Uma das experiências mais bem sucedidas do momento é a da rádio Jovem Pan. Parte da programação esportiva da emissora é transmitida (com som e vídeo) para o canal Jovem Pan Esportes. A página tem cerca de 3,4 milhões de seguidores e 1,6 bilhão de visualizações desde 2015 (período da criação do canal).

Wanderley Nogueira, jornalista e diretor de esportes da rádio Jovem Pan, cita que a “ida para internet” causou espanto, mas foi bem sucedida. “Faz vários anos, a Jovem Pan começou a transmitir as narrações como imagem dos locutores. Foi um "espanto" para todo mundo naquele momento. O tempo passou e esse recurso é seguido por emissoras de todo o país”, afirma.

Ele acredita que, independentemente da plataforma, o conteúdo é que vai prevalecer. “O rádio - junto com TV/Internet/Streaming - vai continuar levando informação, opinando, prestando serviços, oferecendo entretenimento e fazendo transmissões esportivas emocionantes”, diz.

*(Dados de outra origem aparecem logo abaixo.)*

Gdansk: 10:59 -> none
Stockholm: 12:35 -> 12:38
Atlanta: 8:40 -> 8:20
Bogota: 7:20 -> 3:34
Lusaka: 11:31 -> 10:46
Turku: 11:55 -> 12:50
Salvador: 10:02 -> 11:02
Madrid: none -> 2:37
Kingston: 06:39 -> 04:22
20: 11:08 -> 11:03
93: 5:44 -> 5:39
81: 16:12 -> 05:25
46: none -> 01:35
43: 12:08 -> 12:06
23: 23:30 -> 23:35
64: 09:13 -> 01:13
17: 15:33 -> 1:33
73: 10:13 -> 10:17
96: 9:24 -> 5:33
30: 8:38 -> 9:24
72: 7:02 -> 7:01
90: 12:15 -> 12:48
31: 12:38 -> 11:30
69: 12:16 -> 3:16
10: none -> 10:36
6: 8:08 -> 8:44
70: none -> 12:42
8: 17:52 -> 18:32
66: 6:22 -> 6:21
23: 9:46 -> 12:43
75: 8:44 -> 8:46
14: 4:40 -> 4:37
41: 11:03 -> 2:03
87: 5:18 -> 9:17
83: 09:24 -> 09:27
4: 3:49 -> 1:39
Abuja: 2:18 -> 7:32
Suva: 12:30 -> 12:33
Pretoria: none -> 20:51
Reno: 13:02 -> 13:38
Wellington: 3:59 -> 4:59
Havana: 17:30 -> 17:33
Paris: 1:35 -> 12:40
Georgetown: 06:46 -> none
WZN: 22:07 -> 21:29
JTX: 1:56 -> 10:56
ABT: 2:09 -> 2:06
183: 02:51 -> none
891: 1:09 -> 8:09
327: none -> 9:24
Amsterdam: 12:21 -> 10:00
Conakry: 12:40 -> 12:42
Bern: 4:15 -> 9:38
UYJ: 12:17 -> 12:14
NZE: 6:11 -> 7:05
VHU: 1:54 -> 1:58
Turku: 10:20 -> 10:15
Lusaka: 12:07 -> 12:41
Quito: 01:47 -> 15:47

A opinião é corroborada por pesquisadores. Márcio Guerra acredita que, mesmo com novas formas de se consumir conteúdo, o rádio e seu estilo vão continuar cativando pessoas. “A migração de alguns conteúdos para o YouTube é a prova de que as pessoas continuam admirando a linguagem e o estilo radiofônico. A internet é uma complementariedade e sinal que o rádio continua explorando novos espaços”.

“Mesmo com o rádio perdendo espaço para a TV ou internet, está longe de morrer. A rádio está tentando se adaptar a essas novas demandas de um público que tem outros hábitos e formas de acessar e consumir o futebol. O rádio vai se reinventando e aí vai se caminhando a história da comunicação esportiva”, aponta Leda Maria da Costa. 

Nesta nova fase, até os bordões estão sendo reinventados. Edson Mauro, por exemplo, "adaptou" a "caixinha" de seu bordão: "Hoje, a frase que narro está atualizada para "olho na telinha, áudio na caixinha... do tablet e do celular", conta.